Utopiya A. G. (Утопия А. Г.), also known as Utopiya Alexandra Gradskogo (Утопия Александра Градского; ), is a 1987 studio album by Russian singer-songwriter Alexander Gradsky.

==Background and release==
The music from this album was recorded for the 1978 TV film The Heirs of Prometheus (Наследники Прометея), dedicated to the utopian socialists Henri de Saint-Simon, Charles Fourier and others. It was supposed to be a rock opera in which utopian socialists sing and dance. The theme of socialist utopia did not leave Gradsky, so in 1979, he recorded an album that included poems by Pierre-Jean de Béranger, Percy Bysshe Shelley and Robert Burns, which at one time were revolutionary songs.
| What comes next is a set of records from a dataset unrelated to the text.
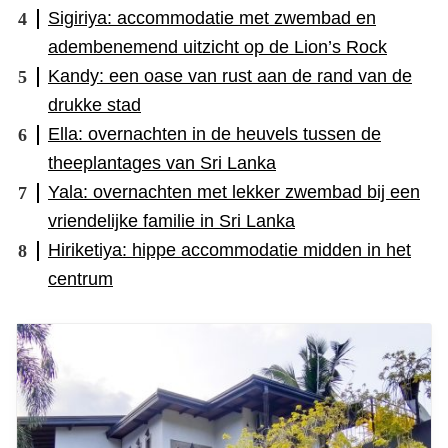
Sigiriya: accommodatie met zwembad en
adembenemend uitzicht op de Lion’s Rock
Kandy: een oase van rust aan de rand van de
drukke stad
Ella: overnachten in de heuvels tussen de
theeplantages van Sri Lanka
Yala: overnachten met lekker zwembad bij een
vriendelijke familie in Sri Lanka
Hiriketiya: hippe accommodatie midden in het
centrum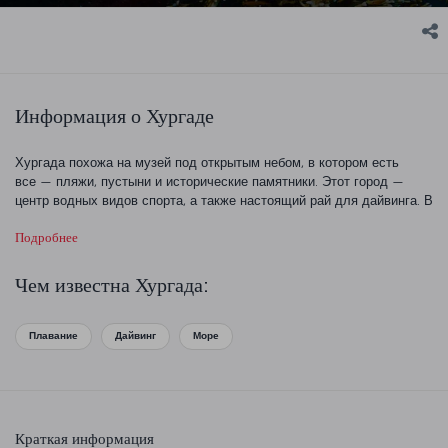
Информация о Хургаде
Хургада похожа на музей под открытым небом, в котором есть
все — пляжи, пустыни и исторические памятники. Этот город —
центр водных видов спорта, а также настоящий рай для дайвинга. В
Красном море можно увидеть коралловые рифы и морские
Подробнее
заповедники.
Чем известна Хургада:
Плавание
Дайвинг
Море
Краткая информация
The record Utopiya A. G. did not immediately receive the approval of the Melodiya Art Council. Neither the ideologically correct theme, nor Gradsky's connections, nor the neutral genre of the song suite, nor even the presence of a hammer and sickle on the cover helped her break through. The album was released only in 1987, when sympathy for the ideals of socialism was inappropriate.

==Critical reception==
In a retrospective review of the Muzykalnaya zhizn magazine, Denis Boyarinov noted that the record, which is an unusual combination of times and epochs, was released at a time when it seemed completely inappropriate, because then people were hungry for change. The reviewer also added that now it resembles a giant majolica made in sound for the glory of socialism, which still pop up in small towns lost in the snows of Russia—sometimes it's the best thing there, shiny fragments of illusion, pure psychedelia.

==Track listing==

Side A
| No. | Title | Lyrics | Translator | Length |
|---|---|---|---|---|
| 1. | "Beranzhe I" | Pierre-Jean de Béranger | Valentin Dmitriyev | 8:46 |
| 2. | "Beranzhe II" | Béranger | Mikhail Mikhaylov | 3:08 |
| 3. | "Oranzhevoye nastroyeniye" |  |  | 2:19 |
| 4. | "Shelli" | Percy Bysshe Shelley | Samuil Marshak | 3:41 |
| Total length: |  |  |  | 17:54 |

Side B
| No. | Title | Lyrics | Translator | Length |
|---|---|---|---|---|
| 1. | "Fioletovoye nastroyeniye" |  |  | 2:45 |
| 2. | "Beranzhe III" | Béranger | Dmitriyev | 2:06 |
| 3. | "Beranzhe IV" | Béranger | Vasily Kurochkin | 5:41 |
| 4. | "Beranzhe V" | Béranger | Kurochkin | 1:01 |
| 5. | "Byorns I" | Robert Burns | Marshak | 1:00 |
| 6. | "Byorns II" | Burns | Marshak | 1:20 |
| 7. | "Beranzhe VI" | Béranger | Alexander Tkhorzhevsky; Ivan Tkhorzhevsky; | 4:35 |
| Total length: |  |  |  | 18:28 |

==Personnel==
- Alexander Gradsky – vocals, synthesizer, guitar, piano, celesta, drums, bells, percussion
- Vladimir Vasilkov – percussion
- Sergey Zenko – flute, pipe, saxophone
- Skoromorokhi – backing band

Credits are adapted from the album's liner notes.